By Robert Cosgrave
The Covid crisis, reflecting the existing global inequalities of capitalism, hit the Global South, particularly sub-Saharan Africa, with extreme severity. What measly healthcare infrastructure was available crumbled in the face of the virus.
Non-existent safety nets
The economic impact of the crisis has been even greater, and the lack of social safety nets – as limited as they are in Western Europe or North America – has generated a social catastrophe. South Africa, with the most industrialised economy in Africa, recorded an unemployment rate of 43.2%. An ardent defender of the capitalist system, the World Bank reported that in 2020, extreme poverty – subsisting on less than $1.90 a day – had risen for the first time since 1998.

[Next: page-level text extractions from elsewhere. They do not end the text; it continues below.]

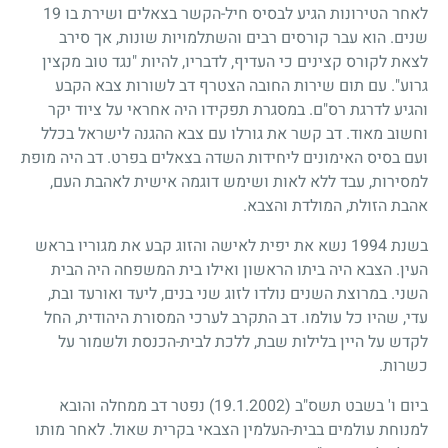
לאחר הטירונות הגיע לבסיס חיל-הקשר בצאלים ושירת בו
19
שנים. הוא עבר קורסים רבים והשתלמויות שונות, אך סירב
לצאת לקורס קצינים כי העדיף, לדבריו, להיות "נגד טוב מקצין
גרוע". עם תום שירות החובה הצטרף דב לשורות צבא הקבע
והגיע לדרגת רס"ם. במסגרת תפקידו היה אחראי על ציוד יקר
וחשוב מאוד. דב קשר את גורלו עם צבא ההגנה לישראל בכלל
ועם בסיס האימונים ליחידות השדה בצאלים בפרט. דב היה מופת
למסירות, עבד ללא לאות ושימש דוגמה אישית לאהבת העם,
אהבת הזולת, המולדת והצבא.
בשנת
1994
נשא את יפית לאישה והזוג קבע את מגוריו בראש
העין. הצבא היה ביתו הראשון ואילו בית המשפחה היה הבית
השני. במרוצת השנים נולדו לזוג שני בנים, ליעד ואורעד ובת,
עדי, שהיו כל עולמו. דב התקרב לערכי המסורת היהודית, החל
לקדש על היין בלילות שבת, ללכת לבית-הכנסת ולשמור על
כשרות.
ביום ו' בשבט תשס"ב
(19.1.2002)
נפטר דב ממחלה והובא
למנוחת עולמים בבית-העלמין הצבאי בקרית שאול. לאחר מותו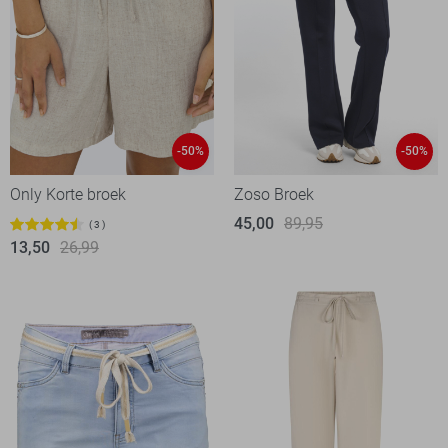
-50%
-50%
Only Korte broek
Zoso Broek
45,00
89,95
3
13,50
26,99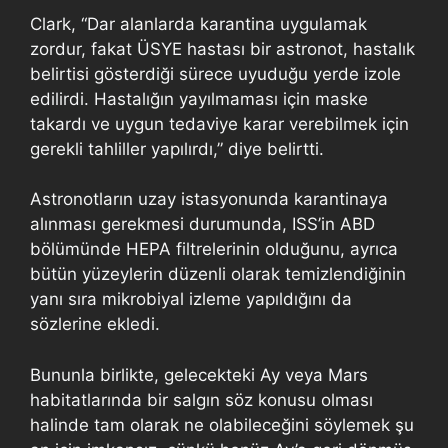
Clark, “Dar alanlarda karantina uygulamak
zordur, fakat ÜSYE hastası bir astronot, hastalık
belirtisi gösterdiği sürece uyuduğu yerde izole
edilirdi. Hastalığın yayılmaması için maske
takardı ve uygun tedaviye karar verebilmek için
gerekli tahliller yapılırdı,” diye belirtti.
Astronotların uzay istasyonunda karantinaya
alınması gerekmesi durumunda, ISS’in ABD
bölümünde HEPA filtrelerinin olduğunu, ayrıca
bütün yüzeylerin düzenli olarak temizlendiğinin
yanı sıra mikrobiyal izleme yapıldığını da
sözlerine ekledi.
Bununla birlikte, gelecekteki Ay veya Mars
habitatlarında bir salgın söz konusu olması
halinde tam olarak ne olabileceğini söylemek şu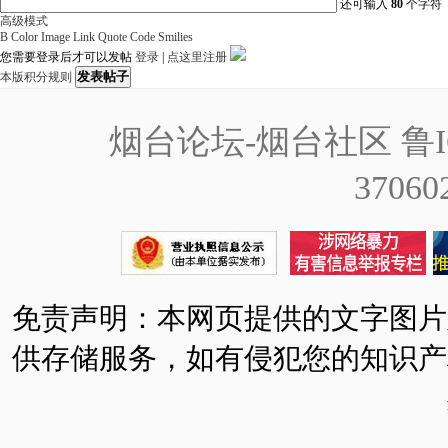
还可输入
80
个字符
高级模式
B
Color
Image
Link
Quote
Code
Smilies
您需要登录后才可以发帖
登录
|
点这里注册
发表帖子
本版积分规则
烟台论坛-烟台社区
鲁I
37060
免责声明：本网页提供的文字图片
供存储服务，如有侵犯您的知识产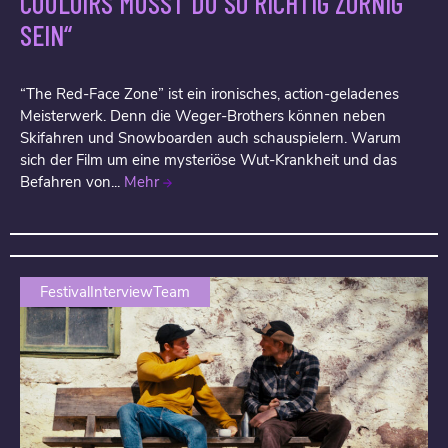
COULOIRS MUSST DU SO RICHTIG ZORNIG
SEIN“
“The Red-Face Zone” ist ein ironisches, action-geladenes
Meisterwerk. Denn die Weger-Brothers können neben
Skifahren und Snowboarden auch schauspielern. Warum
sich der Film um eine mysteriöse Wut-Krankheit und das
Befahren von...
Mehr
FestivalInterviewTeam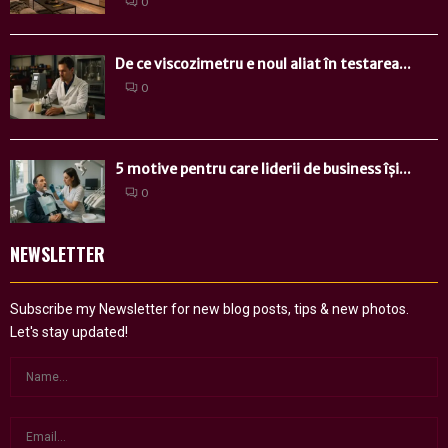
0
De ce viscozimetru e noul aliat în testarea...
0
5 motive pentru care liderii de business își...
0
NEWSLETTER
Subscribe my Newsletter for new blog posts, tips & new photos.
Let's stay updated!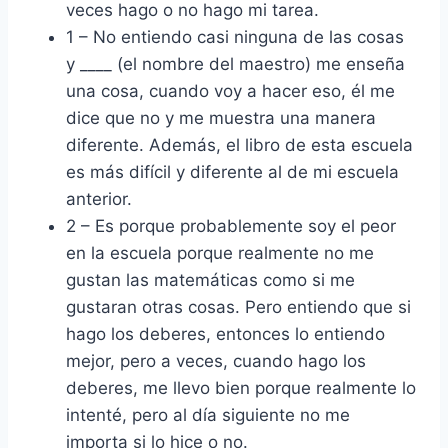
veces hago o no hago mi tarea.
1 – No entiendo casi ninguna de las cosas
y ____ (el nombre del maestro) me enseña
una cosa, cuando voy a hacer eso, él me
dice que no y me muestra una manera
diferente. Además, el libro de esta escuela
es más difícil y diferente al de mi escuela
anterior.
2 – Es porque probablemente soy el peor
en la escuela porque realmente no me
gustan las matemáticas como si me
gustaran otras cosas. Pero entiendo que si
hago los deberes, entonces lo entiendo
mejor, pero a veces, cuando hago los
deberes, me llevo bien porque realmente lo
intenté, pero al día siguiente no me
importa si lo hice o no.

These problems are in many cases added to by local armed conflicts and drought. The armed conflicts are a consequence of the divisions and partitions fostered by the imperialist powers, historically, while the droughts are the product of the ecological destructiveness of capitalist production. As a result, the spectre of hunger, food shortage and famine is hanging over much of the continent.
In Ethiopia where these crises are added to by armed conflict between the central government and the Tigray People’s Liberation Front (TPLF), 401,000 people are expected to face “catastrophic conditions” of food insecurity by September. This is the highest figure for a single country since famine hit Somalia in 2011.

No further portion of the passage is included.